Let $r_1,r_2,\dots$ be an enumeration of the rationals in $[0,1)$. The $\it value$ of this enumeration is $n$ if $d_n(r_n)=d_n(x)$ and $d_j(r_j)\ne d_j(x)$ for $j\lt n$. If there is no such $n$, then the value of the enumeration is infinite. Note that if there is an enumeration of infinite value, then $x$ is irrational; it cannot equal any of the enumerated rationals, as it differs from the first rational in (at least) the first decimal place, from the second in the second, etc.
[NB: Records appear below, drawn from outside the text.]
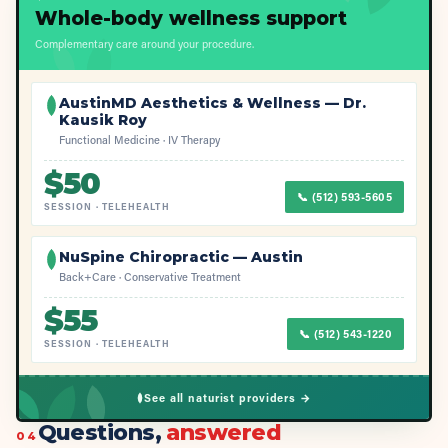
Whole-body wellness support
Complementary care around your procedure.
AustinMD Aesthetics & Wellness — Dr.
Kausik Roy
Functional Medicine · IV Therapy
$
50
📞
(512) 593-5605
SESSION
·
TELEHEALTH
NuSpine Chiropractic — Austin
Back+Care · Conservative Treatment
$
55
📞
(512) 543-1220
SESSION
·
TELEHEALTH
See all naturist providers →
Questions,
answered
04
Note also that there are enumerations of arbitrarily large value. For, given any $n$, you can find $n$ rationals such that the first differs from $x$ in the first decimal, the second differs from $x$ in the second decimal, and so on, and then any enumeration that starts off with these $n$ rationals will have value greater than $n$.

Now, the set of all enumerations of the rationals can be partially ordered by value; if $E_1$ and $E_2$ are enumerations, then $E_1>E_2$ if the value of $E_1$ exceeds the value of $E_2$. By Zorn's Lemma, there is an enumeration maximal with respect to this order. This maximal enumeration cannot have a finite value --- as we have seen, there are enumerations of arbitrarily great finite value. So, it must have infinite value. So, $x$ is irrational.

An alternative use for this argument is to apply it to prove that $1/3$ is irrational, the contradiction with the known rationality of $1/3$ thereby establishing that Zorn's Lemma is false.

Answer 44

I think that the history of this wrong proof of the Riemann hypothesis is pretty interesting:

http://www.math.columbia.edu/~woit/wordpress/?p=707

In the end, it motivated a paper by Bombieri and Lagarias

http://citeseerx.ist.psu.edu/viewdoc/summary?doi=10.1.1.53.3791

Answer 45

Mostly based on mlk's comments here

Lemma 1 $\lim_{x\to 0^+} x^0=1$, so $0^0=1$.

Lemma 2 $\lim_{x\to 0^+} 0^x=0$, so $0^0=0$.

Therefore $1=0$.

Answer 46

Theorem 1: All integers solutions to $a^2+b^2=c^2$ are given by $a,b,c=(2 x y , x^2 - y^2 , x^2 + y^2)$

Proof: We use sagemath to parametrize the conic:

sage: K.<a,b,c>=QQ[]
sage: co=Conic(a^2+b^2-c^2);pa=co.parametrization();pa
(Scheme morphism:
   From: Projective Space of dimension 1 over Rational Field
   To:   Projective Conic Curve over Rational Field defined by a^2 + b^2 - c^2
   Defn: Defined on coordinates by sending (x : y) to
     (2*x*y : x^2 - y^2 : x^2 + y^2),
 Scheme morphism:
   From: Projective Conic Curve over Rational Field defined by a^2 + b^2 - c^2
   To:   Projective Space of dimension 1 over Rational Field
   Defn: Defined on coordinates by sending (a : b : c) to
     (1/2*a : -1/2*b + 1/2*c))

Counterexample to Theorem 1:

$a,b,c=(9,12,15)$.

Proof: $15$ is not the sum of two integer squares.

Answer 47

I think nobody point to these interesting false proof:

Let $i=\sqrt{-1}$ be the complex number.

$1)$ $1=\sqrt{-1\times-1}=\sqrt{-1}\times\sqrt{-1}=i\times i=-1$.

$2)$ We know that $x^\frac{2}{6}=x^\frac{1}{3}\Rightarrow (\sqrt{x^2})^\frac{1}{6}=(\sqrt{x})^\frac{1}{3}$. Now, let $x=-1$ and so we have: $$(\sqrt{(-1)^2})^\frac{1}{6}=(\sqrt{-1})^\frac{1}{3}\Rightarrow1=-1.$$

Answer 48

The limit of a function, if it exists, is unique. Indeed, from $\lim_{x\to x_0} f(x)=L_1$ and $\lim_{x\to x_0} f(x)=L_2$, exploiting symmetry and transitivity of the equality you readily deduce $L_1=L_2$.

Answer 49

Doron Zeilberger proved that P is equal to NP

Abstract: Using 3000 hours of CPU time on a CRAY machine, we settle the notorious P vs. NP problem in the affirmative, by presenting a “polynomial” time algorithm for the NP-complete subset sum problem. Alas the complexity of our algorithm is $O(n^{10^{10000}})$ (with the implied constant being larger than the Skewes number).